# WHAT YOU SHOULD DO
Nothing but the lines from the one containing "Совет Палаты (296, 2174)" through the one containing "А. Александров: Недопустимо", both included, should be given again, each exactly as written below.
━━━ GIVEN RECORDS
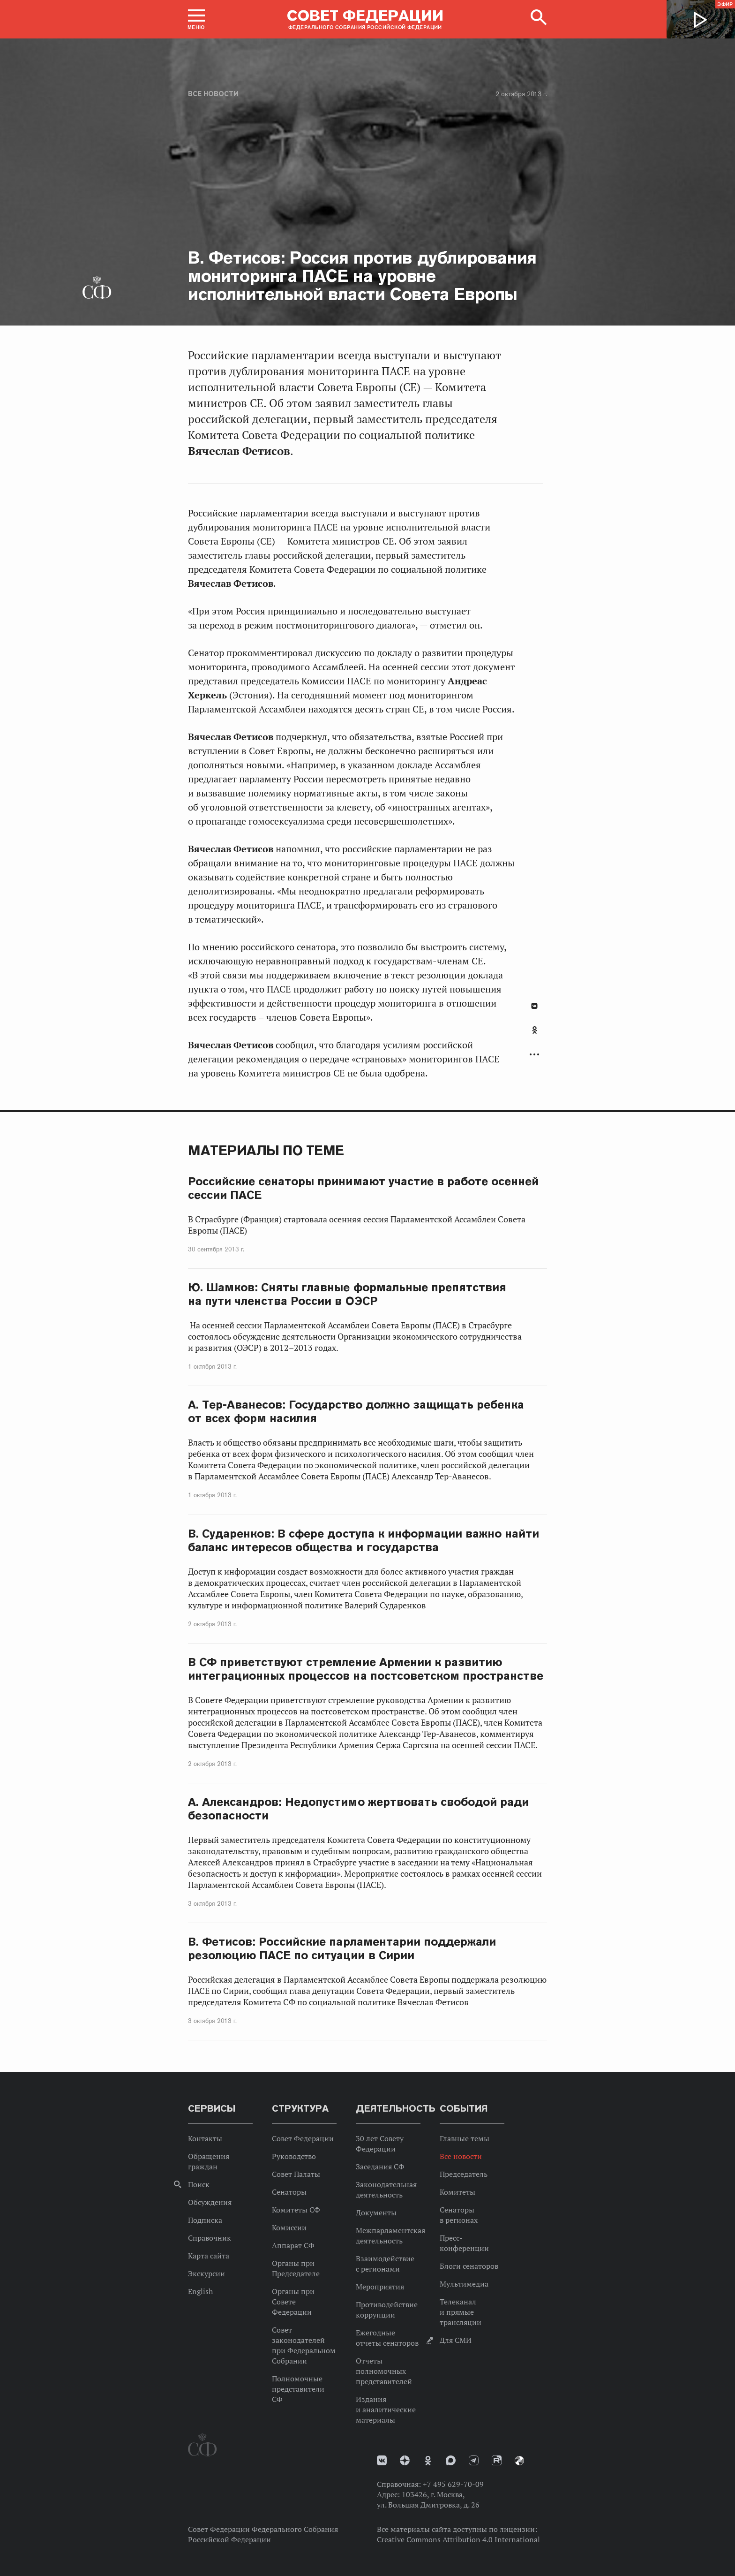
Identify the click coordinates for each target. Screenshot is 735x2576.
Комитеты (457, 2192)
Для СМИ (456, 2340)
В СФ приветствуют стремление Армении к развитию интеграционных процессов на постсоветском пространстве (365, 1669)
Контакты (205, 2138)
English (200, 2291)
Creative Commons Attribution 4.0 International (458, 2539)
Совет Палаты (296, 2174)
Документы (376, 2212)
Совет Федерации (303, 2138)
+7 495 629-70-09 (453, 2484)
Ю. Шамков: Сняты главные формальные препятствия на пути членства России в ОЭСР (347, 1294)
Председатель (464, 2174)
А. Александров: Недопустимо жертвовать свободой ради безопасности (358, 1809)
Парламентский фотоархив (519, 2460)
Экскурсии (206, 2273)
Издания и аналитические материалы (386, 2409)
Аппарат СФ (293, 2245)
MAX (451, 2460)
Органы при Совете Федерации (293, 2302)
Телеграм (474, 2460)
━━━━━━
━━━ GIVEN RECORDS
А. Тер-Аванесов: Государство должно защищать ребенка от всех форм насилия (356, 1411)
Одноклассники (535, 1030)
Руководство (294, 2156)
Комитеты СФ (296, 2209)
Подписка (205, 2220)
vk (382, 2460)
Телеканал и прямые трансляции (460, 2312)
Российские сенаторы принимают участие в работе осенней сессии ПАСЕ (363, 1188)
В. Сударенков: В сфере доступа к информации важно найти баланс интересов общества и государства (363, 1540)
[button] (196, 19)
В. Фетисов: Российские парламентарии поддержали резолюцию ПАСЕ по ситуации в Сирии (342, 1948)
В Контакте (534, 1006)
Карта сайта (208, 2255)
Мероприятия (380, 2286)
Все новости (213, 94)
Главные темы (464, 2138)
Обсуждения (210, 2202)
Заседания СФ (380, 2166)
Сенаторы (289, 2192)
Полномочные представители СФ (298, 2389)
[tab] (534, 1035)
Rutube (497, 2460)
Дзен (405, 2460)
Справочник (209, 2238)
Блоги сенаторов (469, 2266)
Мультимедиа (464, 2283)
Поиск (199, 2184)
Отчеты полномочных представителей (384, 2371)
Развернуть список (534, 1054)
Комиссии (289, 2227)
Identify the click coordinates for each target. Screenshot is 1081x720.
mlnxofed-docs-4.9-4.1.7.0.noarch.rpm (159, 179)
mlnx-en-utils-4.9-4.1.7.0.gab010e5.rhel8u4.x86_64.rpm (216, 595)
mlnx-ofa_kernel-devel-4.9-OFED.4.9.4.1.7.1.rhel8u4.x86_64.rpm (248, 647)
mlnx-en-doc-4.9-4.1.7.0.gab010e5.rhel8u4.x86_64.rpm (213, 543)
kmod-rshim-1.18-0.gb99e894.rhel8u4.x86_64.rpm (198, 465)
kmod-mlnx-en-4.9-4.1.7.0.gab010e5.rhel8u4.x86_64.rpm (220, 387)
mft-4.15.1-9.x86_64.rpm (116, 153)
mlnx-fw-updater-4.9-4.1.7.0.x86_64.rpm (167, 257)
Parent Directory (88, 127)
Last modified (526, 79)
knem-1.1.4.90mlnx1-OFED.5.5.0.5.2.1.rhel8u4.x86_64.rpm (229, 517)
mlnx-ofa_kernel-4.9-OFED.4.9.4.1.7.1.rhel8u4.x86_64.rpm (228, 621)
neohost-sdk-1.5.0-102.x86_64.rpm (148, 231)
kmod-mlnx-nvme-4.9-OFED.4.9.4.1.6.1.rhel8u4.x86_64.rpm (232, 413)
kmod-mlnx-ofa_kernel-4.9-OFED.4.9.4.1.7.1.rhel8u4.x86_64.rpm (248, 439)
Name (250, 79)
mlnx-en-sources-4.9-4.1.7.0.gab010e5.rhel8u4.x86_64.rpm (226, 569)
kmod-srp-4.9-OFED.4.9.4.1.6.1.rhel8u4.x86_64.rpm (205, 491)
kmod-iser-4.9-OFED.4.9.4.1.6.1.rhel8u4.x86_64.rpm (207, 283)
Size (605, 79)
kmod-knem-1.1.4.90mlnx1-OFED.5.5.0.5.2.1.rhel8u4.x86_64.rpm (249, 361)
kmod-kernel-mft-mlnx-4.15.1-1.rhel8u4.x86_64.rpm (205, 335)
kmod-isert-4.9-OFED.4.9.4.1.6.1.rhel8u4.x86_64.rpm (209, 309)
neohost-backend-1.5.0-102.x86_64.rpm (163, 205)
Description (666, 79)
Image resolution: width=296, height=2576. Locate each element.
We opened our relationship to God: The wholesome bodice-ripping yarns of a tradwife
━━━━━━
# COMPLETED EXERCISE
Совет Палаты (296, 2174)
Документы (376, 2212)
Совет Федерации (303, 2138)
+7 495 629-70-09 (453, 2484)
Ю. Шамков: Сняты главные формальные препятствия на пути членства России в ОЭСР (347, 1294)
Председатель (464, 2174)
А. Александров: Недопустимо жертвовать свободой ради безопасности (358, 1809)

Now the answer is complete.